An influential CPI official was William Bagley, who “believed that local
control of educational policy was a major hindrance in adapting the public
schools to the needs of the United States as a world leader. . . . The
combination of the war and the new national spirit opened the door for the
federal government to exercise leadership in a national educational policy.
Included in Bagley’s proposals was a call for federal financing of the
public school system.”[10 <http://www.fee.org/vnews.php?nid=4419#10> ]

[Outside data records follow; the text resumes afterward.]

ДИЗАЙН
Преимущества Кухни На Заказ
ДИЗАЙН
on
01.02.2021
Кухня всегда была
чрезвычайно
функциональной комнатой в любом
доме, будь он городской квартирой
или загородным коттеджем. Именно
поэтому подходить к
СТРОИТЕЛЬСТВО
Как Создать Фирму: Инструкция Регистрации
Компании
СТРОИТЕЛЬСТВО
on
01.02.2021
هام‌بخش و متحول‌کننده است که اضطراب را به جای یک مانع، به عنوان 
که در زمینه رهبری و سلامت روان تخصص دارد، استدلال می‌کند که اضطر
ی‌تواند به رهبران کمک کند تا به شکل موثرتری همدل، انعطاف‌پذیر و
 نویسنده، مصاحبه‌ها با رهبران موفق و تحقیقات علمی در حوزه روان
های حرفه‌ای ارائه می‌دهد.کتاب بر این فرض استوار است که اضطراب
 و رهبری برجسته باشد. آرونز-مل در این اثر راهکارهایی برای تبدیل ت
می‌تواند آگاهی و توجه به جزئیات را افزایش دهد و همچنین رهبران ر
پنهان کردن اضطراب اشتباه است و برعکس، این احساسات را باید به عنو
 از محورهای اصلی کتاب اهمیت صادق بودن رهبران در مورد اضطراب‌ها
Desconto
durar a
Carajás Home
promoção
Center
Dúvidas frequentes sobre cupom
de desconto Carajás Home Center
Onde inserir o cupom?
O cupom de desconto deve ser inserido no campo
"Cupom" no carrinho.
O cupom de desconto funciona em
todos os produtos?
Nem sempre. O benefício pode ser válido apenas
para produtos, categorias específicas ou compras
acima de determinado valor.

During the 1920s, local schools suffered for being dominated by the wrong
kinds of people on their boards, according to public-school champion George
S. Counts. His research showed that “for the most part, [board members] are
drawn from the more favored economic and social classes. They are also
persons who have enjoyed unusual educational advantages. . . . No longer is
the ordinary American community homogeneous as regards interests,
philosophy, and ideals. Hence the need of guarding the integrity of the
various minority groups.”[11
<http://www.fee.org/vnews.php?nid=4419#11> ]The laboring classes were
expressing “lack of confidence in the public
school on the ground that it is under the control of the great capitalistic
and employing interests.”[12 <http://www.fee.org/vnews.php?nid=4419#12> ] As
the high school of that era evolved and expanded in curricula, he noted,
“the institution offers itself as a powerful agency of propaganda to any
group able to secure dominion over
it.”[13<http://www.fee.org/vnews.php?nid=4419#13>
]

Since then the dominion of the federal government over schooling has grown
to a scope of which Bagley would approve. Its power, abetted by the activism
that the collectivist Counts advocated for teacher organizations, enables it
to be the leading propagandist in educational policy.

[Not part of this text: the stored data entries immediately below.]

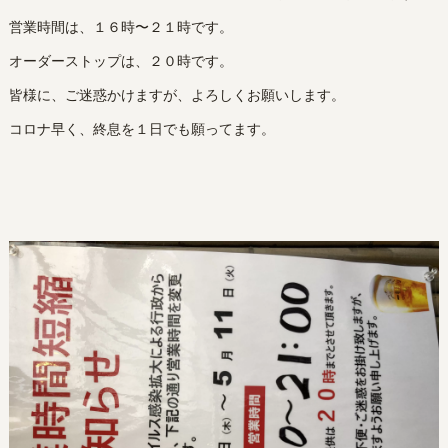
営業時間は、１６時〜２１時です。
オーダーストップは、２０時です。
皆様に、ご迷惑かけますが、よろしくお願いします。
コロナ早く、終息を１日でも願ってます。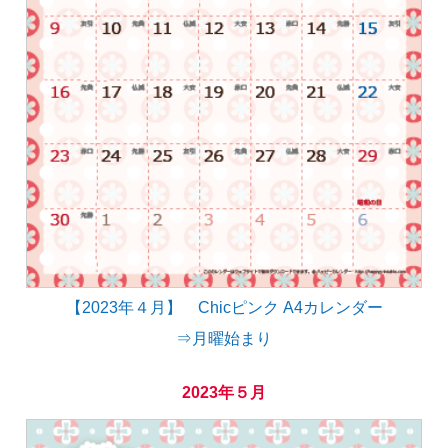
【2023年４月】 Chicピンク A4カレンダー
⇒月曜始まり
2023年５月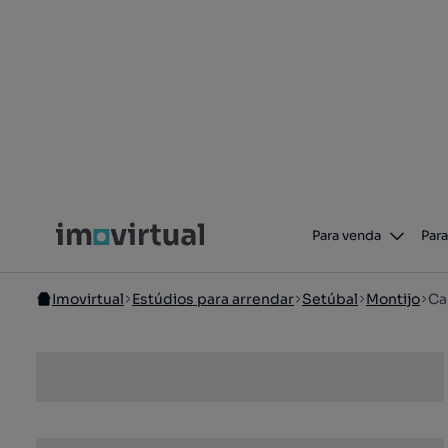
Para venda
Para
Imovirtual
Estúdios para arrendar
Setúbal
Montijo
Ca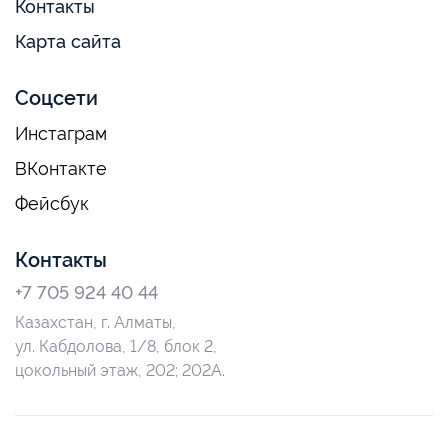
Контакты
Карта сайта
Соцсети
Инстаграм
ВКонтакте
Фейсбук
Контакты
+7 705 924 40 44
Казахстан, г. Алматы,
ул. Кабдолова, 1/8, блок 2,
цокольный этаж, 202; 202А.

But the nationalist Bagley would be disappointed in the ideology that has
accompanied the federal growth. The current pre-eminent public-school
propaganda indoctrinates students in an anti-nationalistic collectivist
environmentalism. Meanwhile, Counts’s “capitalistic and employing interests”
attempt to re-establish influence because so many products of public schools
need remediation before they can become employable.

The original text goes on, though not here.